Gore, 60, is now one of nearly 100 patients who have elected to undergo the corrective surgery, which is done by Vanderbilt ophthalmologists at the Cool Springs Surgery Center.

Ophthalmologists at VEI are able to offer the laser cataract technology as well as continue to perform the traditional cataract surgery using hand-made incisions with a surgical blade (used in 80 percent of cases).

“In time, the laser will become a larger part of the cataract practice because it gives the potential for better optical results,” Weikert said. “The laser allows for precise incisions every time, reduced complications post surgery and the ability to treat astigmatism that will sharpen their vision.

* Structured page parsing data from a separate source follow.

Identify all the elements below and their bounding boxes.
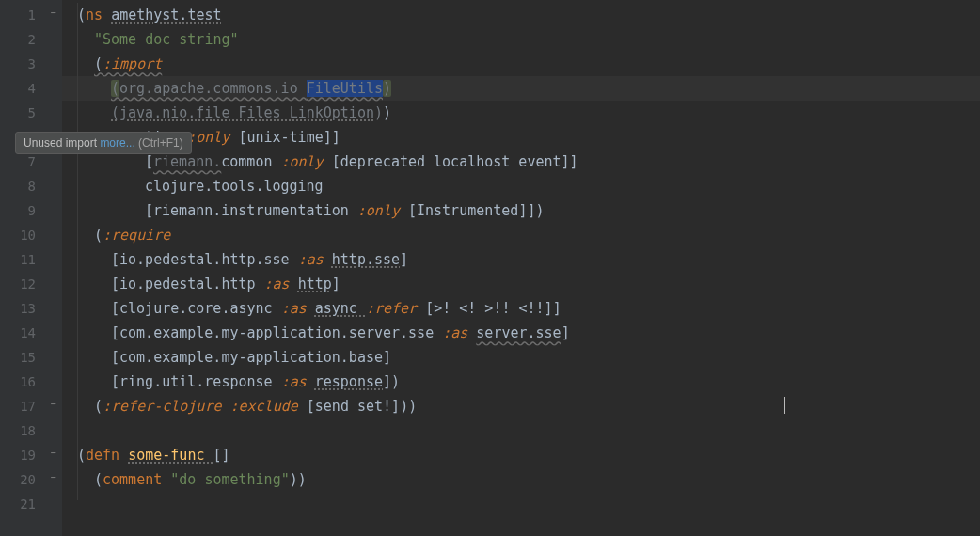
code-token: ] bbox=[400, 251, 408, 268]
code-token: ] bbox=[561, 324, 570, 341]
line-number[interactable]: 13 bbox=[0, 296, 36, 321]
code-line[interactable]: n.time :only [unix-time]] bbox=[77, 125, 980, 150]
code-token: [ bbox=[408, 202, 417, 219]
fold-toggle-icon[interactable]: − bbox=[48, 8, 58, 18]
code-token: :as bbox=[442, 324, 476, 341]
code-line[interactable] bbox=[77, 492, 980, 516]
code-token: >! <! >!! <!! bbox=[434, 300, 544, 317]
line-number[interactable]: 16 bbox=[0, 370, 36, 394]
code-line[interactable]: [clojure.core.async :as async :refer [>!… bbox=[77, 296, 980, 321]
code-token: io.pedestal.http bbox=[119, 276, 264, 292]
code-token: :only bbox=[357, 202, 408, 219]
code-area[interactable]: (ns amethyst.test"Some doc string"(:impo… bbox=[62, 0, 980, 536]
code-line[interactable]: clojure.tools.logging bbox=[77, 174, 980, 198]
code-token: ( bbox=[94, 398, 103, 415]
inspection-tooltip[interactable]: Unused import more... (Ctrl+F1) bbox=[15, 132, 192, 154]
code-token: [ bbox=[307, 398, 315, 415]
code-token: http bbox=[298, 276, 332, 292]
code-line[interactable]: [com.example.my-application.base] bbox=[77, 345, 980, 370]
code-line[interactable]: (java.nio.file Files LinkOption)) bbox=[77, 101, 980, 125]
code-line[interactable]: "Some doc string" bbox=[77, 27, 980, 52]
code-line[interactable]: (ns amethyst.test bbox=[77, 3, 980, 27]
code-token: ring.util.response bbox=[119, 373, 281, 390]
line-number[interactable]: 5 bbox=[0, 101, 36, 125]
code-token: response bbox=[315, 373, 383, 390]
tooltip-more-link[interactable]: more... bbox=[100, 136, 134, 150]
code-token: com.example.my-application.server.sse bbox=[119, 324, 442, 341]
code-token: ( bbox=[111, 104, 119, 121]
code-token: riemann. bbox=[153, 153, 221, 170]
code-token: [ bbox=[111, 276, 119, 292]
code-line[interactable]: [ring.util.response :as response]) bbox=[77, 370, 980, 394]
code-token: [ bbox=[111, 349, 119, 366]
code-token: java.nio.file Files LinkOption bbox=[119, 104, 374, 121]
line-number[interactable]: 1 bbox=[0, 3, 36, 27]
code-token: comment bbox=[103, 471, 170, 488]
fold-column[interactable]: −−−− bbox=[45, 0, 62, 536]
code-token: ) bbox=[535, 202, 544, 219]
code-token: :refer bbox=[366, 300, 425, 317]
code-line[interactable]: [riemann.common :only [deprecated localh… bbox=[77, 150, 980, 174]
tooltip-shortcut: (Ctrl+F1) bbox=[135, 136, 183, 150]
line-number[interactable]: 3 bbox=[0, 52, 36, 76]
code-token: riemann.instrumentation bbox=[153, 202, 357, 219]
line-number[interactable]: 8 bbox=[0, 174, 36, 198]
fold-toggle-icon[interactable]: − bbox=[48, 448, 58, 458]
code-token: [ bbox=[111, 300, 119, 317]
code-token: ns bbox=[86, 7, 111, 24]
code-token: com.example.my-application.base bbox=[119, 349, 383, 366]
code-line[interactable]: [io.pedestal.http.sse :as http.sse] bbox=[77, 247, 980, 272]
code-token: ] bbox=[324, 129, 332, 146]
code-line[interactable]: (:import bbox=[77, 52, 980, 76]
code-token: common bbox=[221, 153, 280, 170]
code-line[interactable]: (comment "do something")) bbox=[77, 467, 980, 492]
line-number[interactable]: 9 bbox=[0, 198, 36, 223]
code-token: ] bbox=[383, 349, 391, 366]
code-token: "Some doc string" bbox=[94, 31, 239, 48]
line-number[interactable]: 17 bbox=[0, 394, 36, 418]
code-token: ( bbox=[94, 227, 103, 244]
line-number[interactable]: 10 bbox=[0, 223, 36, 247]
code-token: [ bbox=[145, 153, 153, 170]
code-token: ) bbox=[290, 471, 298, 488]
code-token: io.pedestal.http.sse bbox=[119, 251, 298, 268]
code-editor[interactable]: 123456789101112131415161718192021 −−−− (… bbox=[0, 0, 980, 536]
code-token: ) bbox=[298, 471, 307, 488]
line-number[interactable]: 2 bbox=[0, 27, 36, 52]
code-token: ( bbox=[94, 471, 103, 488]
gutter[interactable]: 123456789101112131415161718192021 bbox=[0, 0, 45, 536]
code-token: ) bbox=[400, 398, 408, 415]
line-number[interactable]: 20 bbox=[0, 467, 36, 492]
code-token: ( bbox=[111, 80, 119, 97]
code-line[interactable]: (org.apache.commons.io FileUtils) bbox=[77, 76, 980, 101]
code-token: ] bbox=[383, 373, 391, 390]
code-token: :as bbox=[298, 251, 332, 268]
line-number[interactable]: 21 bbox=[0, 492, 36, 516]
code-token: ] bbox=[332, 276, 340, 292]
code-line[interactable]: (defn some-func [] bbox=[77, 443, 980, 467]
code-token: http.sse bbox=[332, 251, 400, 268]
line-number[interactable]: 15 bbox=[0, 345, 36, 370]
line-number[interactable]: 12 bbox=[0, 272, 36, 296]
code-token: org.apache.commons.io bbox=[119, 80, 307, 97]
code-line[interactable]: (:refer-clojure :exclude [send set!])) bbox=[77, 394, 980, 418]
code-token: ( bbox=[94, 55, 103, 72]
code-line[interactable]: [riemann.instrumentation :only [Instrume… bbox=[77, 198, 980, 223]
code-line[interactable]: [com.example.my-application.server.sse :… bbox=[77, 321, 980, 345]
code-token: [ bbox=[111, 324, 119, 341]
fold-toggle-icon[interactable]: − bbox=[48, 399, 58, 409]
code-token: :as bbox=[264, 276, 298, 292]
code-token: :exclude bbox=[230, 398, 307, 415]
line-number[interactable]: 18 bbox=[0, 418, 36, 443]
code-line[interactable]: [io.pedestal.http :as http] bbox=[77, 272, 980, 296]
code-line[interactable] bbox=[77, 418, 980, 443]
line-number[interactable]: 4 bbox=[0, 76, 36, 101]
fold-toggle-icon[interactable]: − bbox=[48, 472, 58, 482]
line-number[interactable]: 14 bbox=[0, 321, 36, 345]
code-token: ] bbox=[222, 447, 230, 464]
code-line[interactable]: (:require bbox=[77, 223, 980, 247]
code-token: Instrumented bbox=[417, 202, 518, 219]
line-number[interactable]: 11 bbox=[0, 247, 36, 272]
code-token: :only bbox=[187, 129, 238, 146]
line-number[interactable]: 19 bbox=[0, 443, 36, 467]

“This tool is putting Vanderbilt on the cutting edge of eye care. Since utilizing this procedure, we have had a steady influx of area surgeons wanting to be trained at our facility. As we are certifying other community surgeons, it goes further than Vanderbilt. We are reaching past our own patient population,” Weikert said.

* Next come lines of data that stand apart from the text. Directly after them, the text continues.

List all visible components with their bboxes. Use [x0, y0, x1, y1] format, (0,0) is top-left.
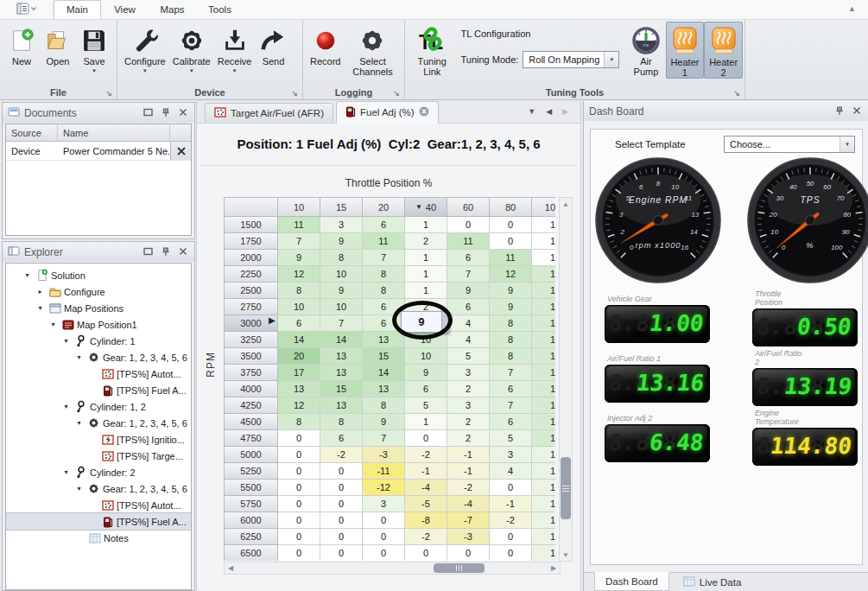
- pin-icon[interactable]: [159, 247, 172, 257]
- tree-item[interactable]: [TPS%] Targe...: [6, 448, 191, 464]
- grid-cell[interactable]: 8: [278, 414, 320, 430]
- grid-column-header[interactable]: 10: [278, 198, 320, 217]
- grid-cell-clipped[interactable]: 1: [532, 283, 555, 299]
- grid-cell[interactable]: 8: [490, 315, 532, 332]
- scroll-up-icon[interactable]: ▲: [560, 198, 572, 210]
- tree-item[interactable]: Notes: [6, 530, 191, 546]
- select-channels-button[interactable]: Select Channels: [344, 22, 401, 77]
- grid-cell[interactable]: -1: [447, 447, 490, 463]
- collapse-arrow-icon[interactable]: ▾: [73, 353, 85, 361]
- grid-cell[interactable]: 9: [320, 233, 363, 250]
- grid-row-header[interactable]: 6500: [225, 545, 278, 561]
- grid-cell[interactable]: -4: [447, 496, 490, 512]
- grid-cell[interactable]: 0: [320, 529, 363, 545]
- grid-cell[interactable]: 6: [405, 381, 447, 397]
- collapse-arrow-icon[interactable]: ▾: [60, 468, 72, 476]
- ribbon-tab-view[interactable]: View: [101, 0, 149, 19]
- tree-item[interactable]: [TPS%] Autot...: [6, 365, 191, 382]
- tree-item[interactable]: [TPS%] Fuel A...: [6, 513, 191, 530]
- grid-cell[interactable]: -2: [490, 512, 532, 529]
- grid-cell[interactable]: -8: [405, 512, 447, 529]
- collapse-arrow-icon[interactable]: ▾: [48, 321, 59, 328]
- grid-cell[interactable]: 1: [405, 217, 447, 233]
- grid-cell[interactable]: 9: [490, 299, 532, 315]
- collapse-arrow-icon[interactable]: ▾: [60, 403, 72, 410]
- grid-cell[interactable]: 0: [447, 545, 490, 561]
- grid-row-header[interactable]: 2000: [225, 250, 278, 266]
- grid-cell[interactable]: 9: [278, 250, 320, 266]
- collapse-arrow-icon[interactable]: ▾: [73, 419, 85, 427]
- grid-cell[interactable]: 3: [447, 397, 490, 414]
- grid-cell[interactable]: 0: [278, 496, 320, 512]
- file-dialog-launcher-icon[interactable]: ↘: [105, 90, 112, 98]
- grid-cell[interactable]: 1: [405, 414, 447, 430]
- grid-cell[interactable]: 0: [320, 545, 363, 561]
- grid-cell-clipped[interactable]: 1: [532, 233, 555, 250]
- grid-cell[interactable]: 13: [320, 348, 363, 365]
- grid-cell[interactable]: 0: [490, 233, 532, 250]
- grid-cell[interactable]: 12: [278, 266, 320, 283]
- grid-cell[interactable]: 3: [447, 365, 490, 381]
- tab-close-icon[interactable]: [419, 106, 429, 118]
- grid-cell[interactable]: 3: [363, 496, 405, 512]
- grid-cell[interactable]: 0: [278, 512, 320, 529]
- grid-cell[interactable]: 0: [363, 545, 405, 561]
- grid-cell[interactable]: 6: [363, 217, 405, 233]
- grid-cell[interactable]: 0: [278, 430, 320, 447]
- grid-cell[interactable]: -4: [405, 480, 447, 496]
- grid-row-header[interactable]: 6000: [225, 512, 278, 529]
- device-dialog-launcher-icon[interactable]: ↘: [291, 90, 298, 98]
- grid-row-header[interactable]: 4750: [225, 430, 278, 447]
- grid-cell[interactable]: 0: [278, 447, 320, 463]
- tree-item[interactable]: ▾Gear: 1, 2, 3, 4, 5, 6: [6, 415, 191, 431]
- grid-cell-clipped[interactable]: 1: [532, 299, 555, 315]
- grid-row-header[interactable]: 5000: [225, 447, 278, 463]
- tree-item[interactable]: ▾Solution: [6, 267, 191, 283]
- save-dropdown-icon[interactable]: ▾: [92, 67, 96, 73]
- scroll-tabs-right-icon[interactable]: ▶: [562, 107, 568, 116]
- tuning-link-button[interactable]: TL Tuning Link: [409, 22, 455, 77]
- grid-cell[interactable]: 9: [363, 414, 405, 430]
- grid-cell[interactable]: 8: [363, 266, 405, 283]
- grid-cell[interactable]: 6: [320, 430, 363, 447]
- grid-cell[interactable]: 0: [320, 496, 363, 512]
- grid-vertical-scrollbar[interactable]: ▲ ▼: [559, 197, 573, 562]
- grid-cell-clipped[interactable]: 1: [532, 397, 555, 414]
- grid-cell[interactable]: 11: [278, 217, 320, 233]
- grid-cell[interactable]: 9: [405, 365, 447, 381]
- grid-row-header[interactable]: 5500: [225, 480, 278, 496]
- grid-cell[interactable]: -2: [405, 447, 447, 463]
- grid-cell[interactable]: 3: [320, 217, 363, 233]
- grid-cell[interactable]: 13: [320, 397, 363, 414]
- scroll-down-icon[interactable]: ▼: [560, 549, 572, 561]
- grid-column-header-clipped[interactable]: 100: [532, 198, 555, 217]
- tab-live-data[interactable]: Live Data: [673, 573, 752, 591]
- grid-row-header[interactable]: 4500: [225, 414, 278, 430]
- tab-list-dropdown-icon[interactable]: ▼: [528, 107, 535, 116]
- grid-cell-clipped[interactable]: 1: [532, 348, 555, 365]
- grid-cell[interactable]: -11: [363, 463, 405, 480]
- grid-cell[interactable]: 20: [278, 348, 320, 365]
- grid-row-header[interactable]: 5250: [225, 463, 278, 480]
- grid-cell[interactable]: 0: [278, 480, 320, 496]
- grid-cell-clipped[interactable]: 1: [532, 496, 555, 512]
- grid-cell[interactable]: 9: [490, 283, 532, 299]
- grid-cell[interactable]: 10: [405, 348, 447, 365]
- grid-cell[interactable]: 8: [490, 332, 532, 348]
- tuning-tools-dialog-launcher-icon[interactable]: ↘: [733, 90, 740, 98]
- grid-cell-clipped[interactable]: 1: [532, 463, 555, 480]
- grid-cell-clipped[interactable]: 1: [532, 250, 555, 266]
- grid-row-header[interactable]: 4000: [225, 381, 278, 397]
- close-icon[interactable]: [176, 108, 189, 118]
- tree-item[interactable]: ▾Cylinder: 2: [6, 464, 191, 480]
- grid-cell[interactable]: 2: [447, 414, 490, 430]
- tree-item[interactable]: ▾Gear: 1, 2, 3, 4, 5, 6: [6, 480, 191, 497]
- grid-cell[interactable]: 13: [278, 381, 320, 397]
- grid-row-header[interactable]: 2250: [225, 266, 278, 283]
- maximize-icon[interactable]: [142, 108, 155, 118]
- air-pump-button[interactable]: PSI Air Pump: [626, 22, 665, 77]
- grid-column-header[interactable]: 20: [363, 198, 405, 217]
- horizontal-scroll-thumb[interactable]: [434, 563, 485, 573]
- receive-dropdown-icon[interactable]: ▾: [233, 67, 237, 73]
- grid-cell[interactable]: 5: [405, 397, 447, 414]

Although the procedure is not yet covered by insurance, many patients are electing to have the laser cataract surgery because studies are showing it is safer, more effective and efficient and the outcomes are better.

Patients are awake throughout the entire 30-minute procedure. During the laser portion, which takes about two minutes, the patient is given anesthetic drops to numb the eye. Afterward, the patient receives an intravenous medication to help them relax as they are taken into the OR suite, where the cataract is removed and the lens is implanted.

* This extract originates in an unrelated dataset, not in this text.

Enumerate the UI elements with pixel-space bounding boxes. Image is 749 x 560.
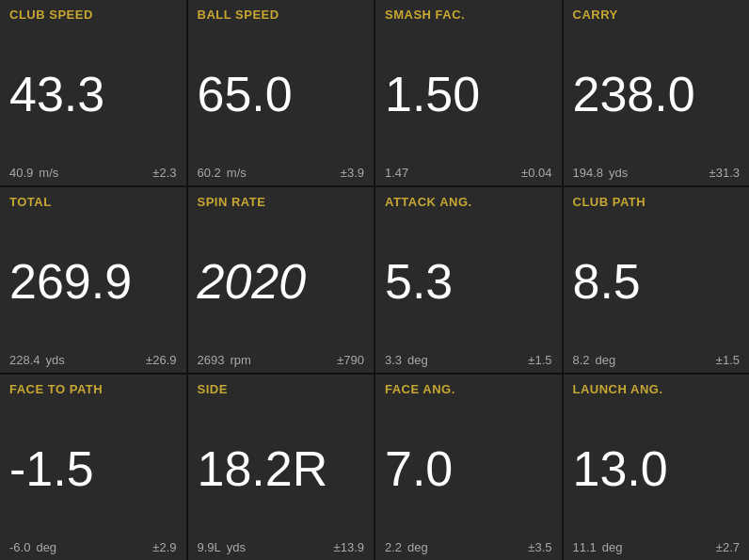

Gore, retired from a 30-year teaching career, is still giddy over the success of her cataract surgery. She no longer requires glasses or readers.

“I have been wearing glasses since I was 9 years old,” she said. “And they were a pretty strong prescription. The potential for waking up and not having to search for my glasses was so attractive to me. And I wanted to give my eyes the best chance.

“It’s funny because I am still reaching to take off my glasses when I turn off the light at night when I go to sleep,” she said.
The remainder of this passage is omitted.